= DIRECTIONS =
In the records below, the line with "обслуживания клиентов и" opens the range and the line with "сты обсудили переход" closes it; print that range exactly and nothing else.

= RECORDS TO PROCESS =

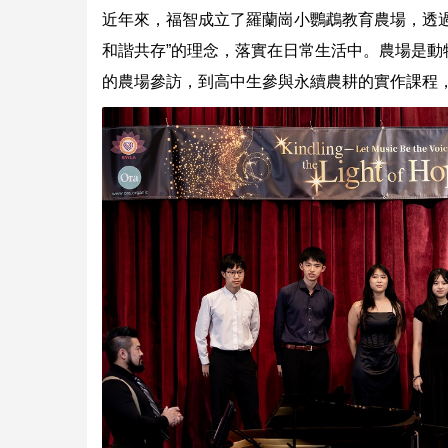
近年來，福智成立了羅蘭崗小鸚鵡教育農場，透
和諧共存”的理念，落實在日常生活中。農場是
的農場參訪，到高中生參與永續農耕的實作課程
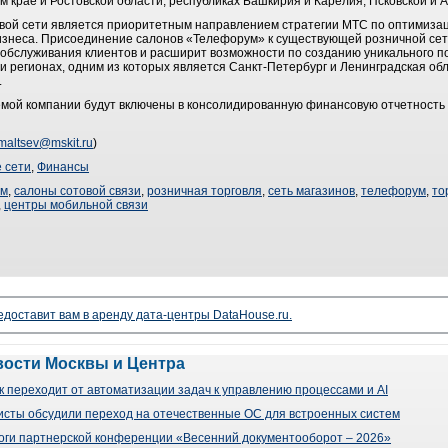
 крае и Ростовской области, республиках Башкирия и Карелия, Псковской и 
вой сети является приоритетным направлением стратегии МТС по оптимизац
бизнеса. Присоединение салонов «Телефорум» к существующей розничной се
 обслуживания клиентов и расширит возможности по созданию уникального п
и регионах, одним из которых является Санкт-Петербург и Ленинградская обл
.
мой компании будут включены в консолидированную финансовую отчетность
maltsev@mskit.ru
)
 сети
,
Финансы
ум
,
салоны сотовой связи
,
розничная торговля
,
сеть магазинов
,
телефорум
,
то
,
центры мобильной связи
доставит вам в аренду дата-центры DataHouse.ru.
вости Москвы и Центра
 переходит от автоматизации задач к управлению процессами и AI
сты обсудили переход на отечественные ОС для встроенных систем
оги партнерской конференции «Весенний документооборот – 2026»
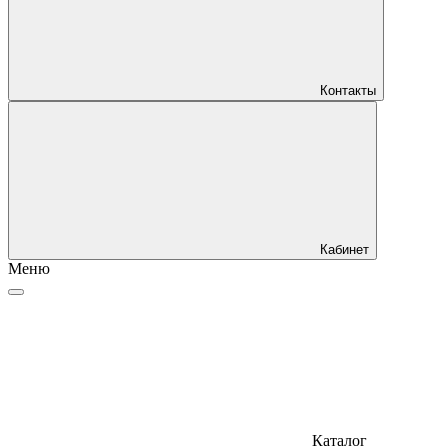
Контакты
Кабинет
Меню
Каталог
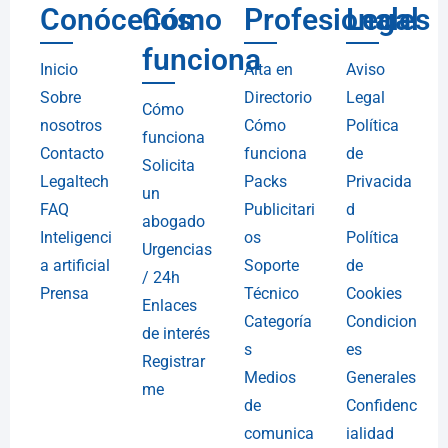
Conócenos
Cómo
Profesionales
Legal
funciona
Inicio
Alta en
Aviso
Sobre
Directorio
Legal
Cómo
nosotros
Cómo
Política
funciona
Contacto
funciona
de
Solicita
Legaltech
Packs
Privacida
un
FAQ
Publicitari
d
abogado
Inteligenci
os
Política
Urgencias
a artificial
Soporte
de
/ 24h
Prensa
Técnico
Cookies
Enlaces
Categoría
Condicion
de interés
s
es
Registrar
Medios
Generales
me
de
Confidenc
comunica
ialidad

= PROBLEM SOLUTION =
 обслуживания клиентов и расширит возможности по созданию уникального п
и регионах, одним из которых является Санкт-Петербург и Ленинградская обл
.
мой компании будут включены в консолидированную финансовую отчетность
maltsev@mskit.ru
)
 сети
,
Финансы
ум
,
салоны сотовой связи
,
розничная торговля
,
сеть магазинов
,
телефорум
,
то
,
центры мобильной связи
доставит вам в аренду дата-центры DataHouse.ru.
вости Москвы и Центра
 переходит от автоматизации задач к управлению процессами и AI
сты обсудили переход на отечественные ОС для встроенных систем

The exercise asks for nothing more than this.